Eine gute Figur machen Gangschaltung und Getriebe. Die Abstufung der 5-Gang-Handschaltung passt gut zur Charakteristik des Motors, der Schalthebel lässt sich präzise und mit kurzen Wegen durch die Kulisse bewegen. Ausgewogen zeigt sich auch das Fahrwerk. Es ist straff ausgelegt aber dennoch komfortabel. Die Federung schluckt kleine und größere Unebenheiten auf der Fahrbahn gut weg. Die Wankbewegungen der Karosserie halten sich in Grenzen, auch in Kurven liegt der Hyundai gut auf der Straße. Beim Anfahren auf nasser Fahrbahn vermittelt die Traktionskontrolle effektiv zwischen Antriebskraft und Asphalt. Die Lenkung ist präzise, zielgenau und gut dosierbar, vermittelt einen guten Kontakt zur Straße. In zu schnell angegangenen Kurven greift das gut abgestimmte ESP regelnd ein - allenfalls ein leichtes Untersteuern ist bemerkbar.
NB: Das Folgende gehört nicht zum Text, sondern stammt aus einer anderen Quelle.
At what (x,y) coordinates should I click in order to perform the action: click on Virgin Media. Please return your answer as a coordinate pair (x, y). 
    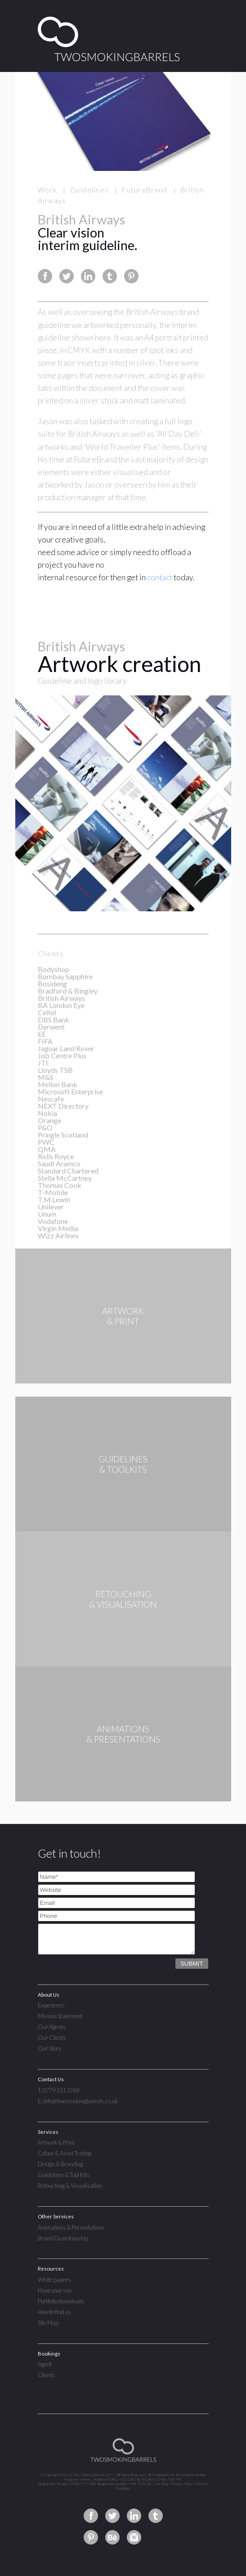     Looking at the image, I should click on (58, 1228).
Bleiben noch die Preise. Schon in der Basisversion ist der Hyundai i30cw gut ausgestattet: Klimaanlage, Dachreling, Nebelscheinwerfer und mehr gehören zur Serie. Mit dem Basispreis von 17.490 Euro ist der i30-Kombi günstig, aber kein ausgemachtes Schnäppchen mehr. Ford verlangt für den ähnlich motorisierten Focus Turnier 19.750 Euro, Peugeot für den 308 SW 19.550 Euro. Und der Golf Variant ist mit 19.225 Euro dabei. Kia allerdings ist mit dem Cee´d Sporty Wagon - gleiche Plattform, gleicher Motor - mit 16.880 Euro günstiger als der Hyundai. Und nicht schlechter.